L’AES ou la fenêtre des tirs groupés
Les pays de l’AES en rajoutent chaque jour à la vitesse de consolidation de cet espace. Le dernier acte en date remonte à une semaine environ, avec la signature d’un communiqué conjoint des États du Niger et du Mali marquant leur solidarité dans la dénonciation d’une convention de double imposition que chacun entretenait avec la France. Les deux pays emboîtent ainsi le pas au troisième maillon de l’AES, le Burkina Faso, dont on ignore pour l’heure les avantages tirés d’une démarche antérieure de même espèce. En attendant, les conséquences, à en croire les observateurs les plus avertis, paraissent plus fâcheuses pour les ressortissants des trois nations que pour ceux du partenaire en disgrâce. Il ne reste de l’initiative en définitive que le fait de s’inscrire dans une dynamique de synchronisation de leurs tirs sur tout ce qui respire l’intimité. Avant l’épisode de la France, le Mali et Niger s’illustrait récemment par une harmonisation de leurs mesures répressives contre les figures les plus emblématiques de l’irrédentisme touarègue. Au Niger, la démarche s’est traduite par une importante vague de radiations des rangs de l’armée, qui a emporté entre autres un célèbre ancien rebelle et non moins proche du président Bazoum. Le colonel Abou Tarka et consorts sont notamment accusés de désertion par le pouvoir militaire nigérien, tandis qu’au Mali les autorités de transition ont opté pour la voie de l’action judiciaire pour régler le compte aux tendances velléitaires incarnées entre autres par Algabass Ag Intalla, Bilal Ag Asharif, etc.
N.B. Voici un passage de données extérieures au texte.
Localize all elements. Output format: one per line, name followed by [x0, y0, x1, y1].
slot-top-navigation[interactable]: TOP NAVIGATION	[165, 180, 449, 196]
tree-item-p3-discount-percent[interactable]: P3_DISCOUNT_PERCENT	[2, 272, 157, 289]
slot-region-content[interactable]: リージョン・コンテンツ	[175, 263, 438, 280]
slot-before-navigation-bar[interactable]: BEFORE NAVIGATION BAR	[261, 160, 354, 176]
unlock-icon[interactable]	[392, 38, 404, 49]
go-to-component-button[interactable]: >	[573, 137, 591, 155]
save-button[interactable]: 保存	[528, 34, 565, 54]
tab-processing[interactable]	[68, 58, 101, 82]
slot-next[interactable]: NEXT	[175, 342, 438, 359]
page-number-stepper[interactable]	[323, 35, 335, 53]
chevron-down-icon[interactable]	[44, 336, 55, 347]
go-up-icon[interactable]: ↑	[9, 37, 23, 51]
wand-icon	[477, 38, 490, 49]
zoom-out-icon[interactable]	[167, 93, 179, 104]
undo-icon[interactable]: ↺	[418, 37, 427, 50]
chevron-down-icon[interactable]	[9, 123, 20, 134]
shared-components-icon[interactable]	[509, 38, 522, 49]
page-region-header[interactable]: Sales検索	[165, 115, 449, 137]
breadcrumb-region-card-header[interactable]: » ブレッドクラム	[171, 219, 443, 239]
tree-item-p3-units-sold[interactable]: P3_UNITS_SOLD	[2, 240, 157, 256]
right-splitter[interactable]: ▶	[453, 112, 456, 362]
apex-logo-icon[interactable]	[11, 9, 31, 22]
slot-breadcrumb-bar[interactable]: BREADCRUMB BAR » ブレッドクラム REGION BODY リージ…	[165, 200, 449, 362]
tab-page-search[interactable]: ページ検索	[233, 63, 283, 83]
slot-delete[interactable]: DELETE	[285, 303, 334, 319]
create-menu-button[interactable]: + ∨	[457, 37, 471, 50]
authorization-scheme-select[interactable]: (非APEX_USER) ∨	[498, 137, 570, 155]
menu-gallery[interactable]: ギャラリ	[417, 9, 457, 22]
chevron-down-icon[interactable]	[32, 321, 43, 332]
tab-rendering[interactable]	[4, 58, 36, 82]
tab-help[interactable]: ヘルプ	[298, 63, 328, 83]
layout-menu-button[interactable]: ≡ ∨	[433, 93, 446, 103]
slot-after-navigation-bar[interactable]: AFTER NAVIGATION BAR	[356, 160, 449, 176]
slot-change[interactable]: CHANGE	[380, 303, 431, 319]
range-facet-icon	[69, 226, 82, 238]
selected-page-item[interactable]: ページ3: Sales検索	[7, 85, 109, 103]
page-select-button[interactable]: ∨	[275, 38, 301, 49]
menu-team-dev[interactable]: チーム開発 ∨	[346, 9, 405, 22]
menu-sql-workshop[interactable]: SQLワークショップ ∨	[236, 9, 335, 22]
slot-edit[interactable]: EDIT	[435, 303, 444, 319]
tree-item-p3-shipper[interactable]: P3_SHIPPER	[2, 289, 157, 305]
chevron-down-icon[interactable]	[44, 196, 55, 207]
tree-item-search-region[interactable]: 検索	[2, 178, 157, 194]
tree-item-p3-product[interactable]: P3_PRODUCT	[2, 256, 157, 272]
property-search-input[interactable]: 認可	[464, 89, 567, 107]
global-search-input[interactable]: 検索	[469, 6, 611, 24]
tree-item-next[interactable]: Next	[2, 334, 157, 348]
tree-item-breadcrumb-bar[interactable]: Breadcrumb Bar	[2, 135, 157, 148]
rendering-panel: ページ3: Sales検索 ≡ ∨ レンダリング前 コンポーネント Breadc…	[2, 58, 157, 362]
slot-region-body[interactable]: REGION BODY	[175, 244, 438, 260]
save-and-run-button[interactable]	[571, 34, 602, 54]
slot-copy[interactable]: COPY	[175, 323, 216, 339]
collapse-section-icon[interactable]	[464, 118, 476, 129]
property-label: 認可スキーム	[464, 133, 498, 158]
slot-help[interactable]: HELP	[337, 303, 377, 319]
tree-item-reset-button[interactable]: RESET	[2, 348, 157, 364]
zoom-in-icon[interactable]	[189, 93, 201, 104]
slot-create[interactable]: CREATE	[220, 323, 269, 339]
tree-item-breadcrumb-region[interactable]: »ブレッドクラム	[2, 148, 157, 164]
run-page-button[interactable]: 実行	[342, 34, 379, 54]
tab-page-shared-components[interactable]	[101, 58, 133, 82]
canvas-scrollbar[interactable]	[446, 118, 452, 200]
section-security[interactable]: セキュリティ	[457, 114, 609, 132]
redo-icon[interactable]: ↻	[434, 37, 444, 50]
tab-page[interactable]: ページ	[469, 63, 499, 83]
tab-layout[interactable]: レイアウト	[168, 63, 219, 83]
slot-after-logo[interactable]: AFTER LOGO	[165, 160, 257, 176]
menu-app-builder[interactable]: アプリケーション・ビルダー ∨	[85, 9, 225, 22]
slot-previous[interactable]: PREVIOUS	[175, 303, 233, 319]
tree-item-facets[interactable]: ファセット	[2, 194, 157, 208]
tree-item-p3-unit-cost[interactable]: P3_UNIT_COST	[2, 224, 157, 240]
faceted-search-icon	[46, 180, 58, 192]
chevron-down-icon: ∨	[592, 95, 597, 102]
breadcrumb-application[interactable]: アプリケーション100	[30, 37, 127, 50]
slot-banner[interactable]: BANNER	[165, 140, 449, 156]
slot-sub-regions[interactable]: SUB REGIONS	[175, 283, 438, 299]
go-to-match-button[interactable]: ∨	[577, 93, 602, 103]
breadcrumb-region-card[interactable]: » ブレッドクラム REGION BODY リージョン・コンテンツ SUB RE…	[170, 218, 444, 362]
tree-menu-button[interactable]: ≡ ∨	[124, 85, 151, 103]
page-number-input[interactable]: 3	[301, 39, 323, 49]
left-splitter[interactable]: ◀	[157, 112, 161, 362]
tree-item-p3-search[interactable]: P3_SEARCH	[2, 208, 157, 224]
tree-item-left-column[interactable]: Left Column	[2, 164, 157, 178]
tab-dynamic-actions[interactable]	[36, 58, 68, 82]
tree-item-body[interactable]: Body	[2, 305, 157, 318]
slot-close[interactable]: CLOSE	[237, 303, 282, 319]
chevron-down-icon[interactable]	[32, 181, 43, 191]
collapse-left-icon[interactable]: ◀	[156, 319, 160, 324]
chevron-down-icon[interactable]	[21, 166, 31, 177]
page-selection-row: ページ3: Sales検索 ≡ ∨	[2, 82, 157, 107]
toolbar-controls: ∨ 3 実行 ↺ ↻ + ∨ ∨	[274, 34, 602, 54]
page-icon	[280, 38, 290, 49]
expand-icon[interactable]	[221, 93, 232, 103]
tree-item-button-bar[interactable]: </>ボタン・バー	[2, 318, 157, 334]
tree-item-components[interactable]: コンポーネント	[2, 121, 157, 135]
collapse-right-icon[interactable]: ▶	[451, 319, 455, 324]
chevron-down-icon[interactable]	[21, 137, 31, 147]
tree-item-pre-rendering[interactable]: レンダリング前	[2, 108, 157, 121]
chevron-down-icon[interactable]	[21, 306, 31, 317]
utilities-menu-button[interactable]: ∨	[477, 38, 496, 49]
AKSA retire 50 mégawatts du réseau EDM, la CIE au strict minimum
Les coupures électriques intempestives ont encore les beaux jours devant elles, selon toute vraisemblance. Et pour cause, à la crise du carburant vient s’ajouter désormais la carence de générateurs. Il nous revient de bonne source, en effet, qu’un partenaire très important de la production électrique vient de se retirer avec fracas du réseau d’EDM. En intervenant à quelques encablures de la fin du contrat avec EDM, cette rupture ne présage d’aucune intention de rempiler. Le retrait de l’entreprise AKSA entraîne du coup un déficit de 50 mégawatts représentant l’électricité que produisent ses groupes électrogènes depuis la centrale de Sirakoro où ils sont installés. De bonne source, le fournisseur turc d’électricité n’a pu tolérer que ses impayés demeurent en souffrance pendant que les dettes de l’Etat auprès de l’entreprise Albatros auraient récemment été soldées à hauteur de 15 milliards de nos francs. Au demeurant, la même frustration semble avoir motivé l’attitude de la Compagnie ivoirienne d’Electricité et sa décision de réduire sa fourniture jusqu’à concurrence de 10%. Ceci explique aussi sans doute l’épaississement de l’obscurité ces derniers temps dans la capitale avec des coupures qui atteignent le plus souvent 12/24 heures.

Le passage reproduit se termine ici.